Do not include the pictures; repeat the rest of the data exactly.
START Data for the task
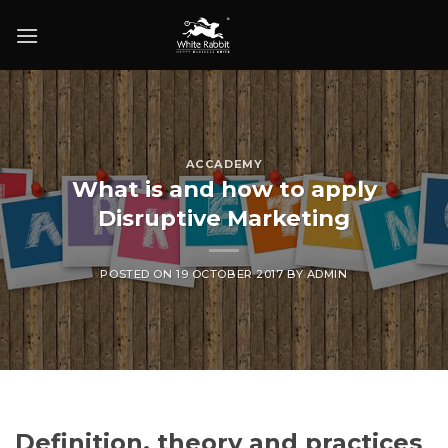
Skip
to
content
ACCADEMY
What is and how to apply
Disruptive Marketing
POSTED ON
19 OCTOBER 2017
BY
ADMIN
Definition, theory and practices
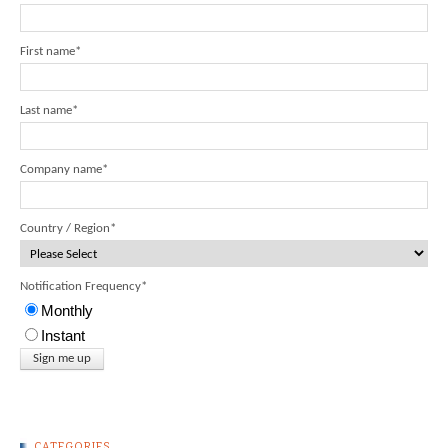
First name
*
Last name
*
Company name
*
Country / Region
*
Notification Frequency
*
Monthly
Instant
CATEGORIES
END Data for the task
*Result below*.
Skip
to
content
ACCADEMY
What is and how to apply
Disruptive Marketing
POSTED ON
19 OCTOBER 2017
BY
ADMIN
Definition, theory and practices
First name
*
Last name
*
Company name
*
Country / Region
*
Notification Frequency
*
Monthly
Instant
CATEGORIES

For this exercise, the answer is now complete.